AG detailed Merner’s inconsistent claims about residency in email to top State House administrator
An email a state prosecutor sent to a top legislative administrator details former state Rep. Troy Merner’s inconsistent statements about his residency. It also reveals the skepticism prosecutors had about Merner’s explanations in the face of evidence he no longer lived in the district he’d been elected to represent.
This email, obtained by NHPR through a public records request, details the state’s efforts to inform top Republican leaders about its investigation into Merner nearly a year before he resigned under pressure.
The Dec. 6, 2022 email was sent by Deputy General Counsel Myles Matteson to Terry Pfaff, the Legislature’s chief operating officer. It includes a complaint prosecutors were “reviewing,” alleging Merner had moved from Lancaster to Carroll, and “facts” a state investigator found.
Matteson wrote that Merner, a 63-year-old Republican, denied living in Carroll full-time, but he was “not consistent in describing where he had been residing.”
The email stated Merner had sold his house in Lancaster in August 2022. While Merner said he spent “some nights” in a Lancaster office he rented, he didn’t provide details to back up his claim, and his landlord said he didn’t live there.
The email also says Merner told an investigator he was “‘in transition” and “looking to move back to Lancaster with his wife.”
When asked about his driver’s license, which still listed his home address as the property he sold that August, Merner said that he had not yet updated his information, and that he had a PO Box in Lancaster.
“When the investigator informed him that he can’t live at a PO Box, he responded that he hasn’t gotten around to it because ‘he is a guy,’” Matteson wrote.
Merner was arrested last month for improperly voting in Lancaster's 2023 town election while living in Carroll, and for filing false mileage reimbursements for travel to the State House from his previous residence.
Merner held on to his legislative seat in the narrowly divided State House for the entire 2023 session, voting on dozens of bills, while prosecutors charge he was living outside the district he was elected to serve.
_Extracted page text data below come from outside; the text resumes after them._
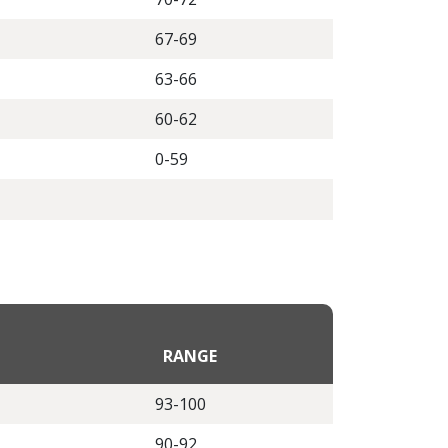
67-69
63-66
60-62
0-59
RANGE
93-100
90-92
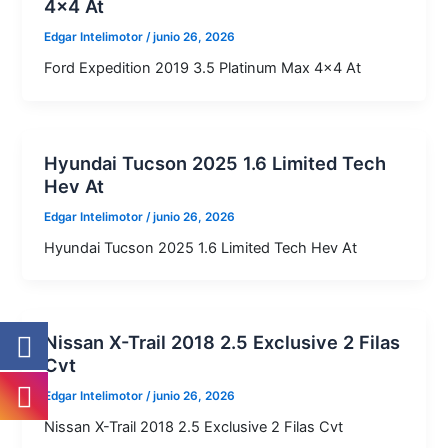
4×4 At
Edgar Intelimotor
/
junio 26, 2026
Ford Expedition 2019 3.5 Platinum Max 4×4 At
Hyundai Tucson 2025 1.6 Limited Tech
Hev At
Edgar Intelimotor
/
junio 26, 2026
Hyundai Tucson 2025 1.6 Limited Tech Hev At
Nissan X-Trail 2018 2.5 Exclusive 2 Filas
Cvt
Edgar Intelimotor
/
junio 26, 2026
Nissan X-Trail 2018 2.5 Exclusive 2 Filas Cvt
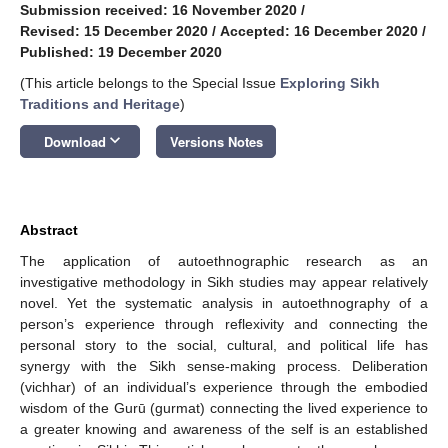
Submission received: 16 November 2020
/
Revised: 15 December 2020
/
Accepted: 16 December 2020
/
Published: 19 December 2020
(This article belongs to the Special Issue
Exploring Sikh
Traditions and Heritage
)
keyboard_arrow_down
Download
Versions Notes
Abstract
The application of autoethnographic research as an
investigative methodology in Sikh studies may appear relatively
novel. Yet the systematic analysis in autoethnography of a
person’s experience through reflexivity and connecting the
personal story to the social, cultural, and political life has
synergy with the Sikh sense-making process. Deliberation
(vichhar) of an individual’s experience through the embodied
wisdom of the Gurū (gurmat) connecting the lived experience to
a greater knowing and awareness of the self is an established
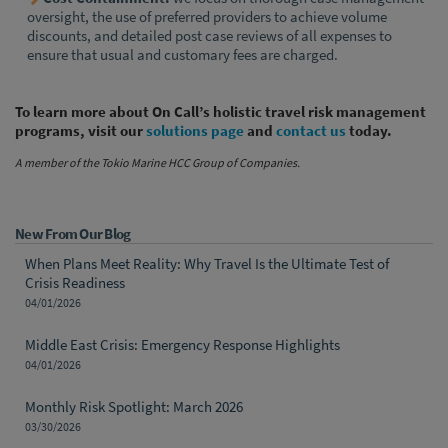
oversight, the use of preferred providers to achieve volume
discounts, and detailed post case reviews of all expenses to
ensure that usual and customary fees are charged.
To learn more about On Call’s holistic travel risk management
programs, visit our
solutions page
and
contact us
today.
A member of the Tokio Marine HCC Group of Companies.
New From Our Blog
When Plans Meet Reality: Why Travel Is the Ultimate Test of
Crisis Readiness
04/01/2026
Middle East Crisis: Emergency Response Highlights
04/01/2026
Monthly Risk Spotlight: March 2026
03/30/2026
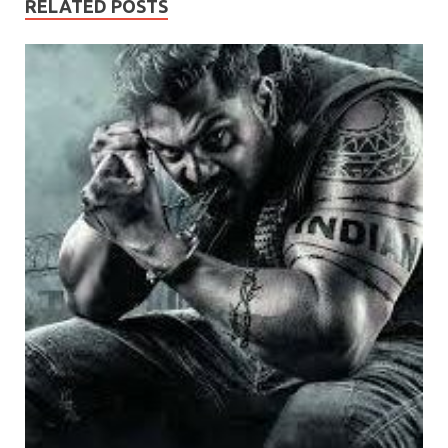
RELATED POSTS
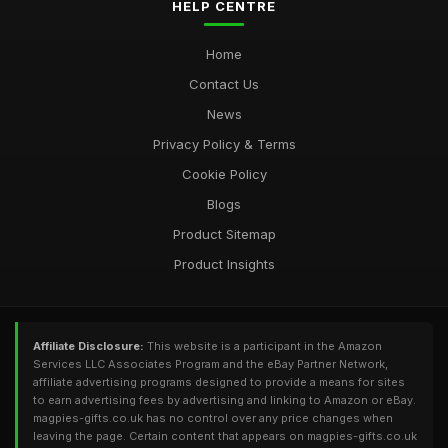
HELP CENTRE
Home
Contact Us
News
Privacy Policy & Terms
Cookie Policy
Blogs
Product Sitemap
Product Insights
Affiliate Disclosure:
This website is a participant in the Amazon
Services LLC Associates Program and the eBay Partner Network,
affiliate advertising programs designed to provide a means for sites
to earn advertising fees by advertising and linking to Amazon or eBay.
magpies-gifts.co.uk has no control over any price changes when
leaving the page. Certain content that appears on magpies-gifts.co.uk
Some Democrats have called for a probe into the Attorney General’s handling of the investigation, which took more than six months to complete, as well as top House Republicans’ failure to push Merner to resign earlier.
The Department of Justice has declined to say why Speaker Sherman Packard, the top elected official in the House, wasn’t notified directly about their findings earlier.
In recent weeks, and in a statement to NHPR on Friday, Packard has defended how his office handled Merner’s situation.
“The Speaker’s Office appropriately waited until the conclusion of that investigation,” Packard said in the statement. “Once it was determined that Troy Merner did not live in his district, he was told to resign immediately.”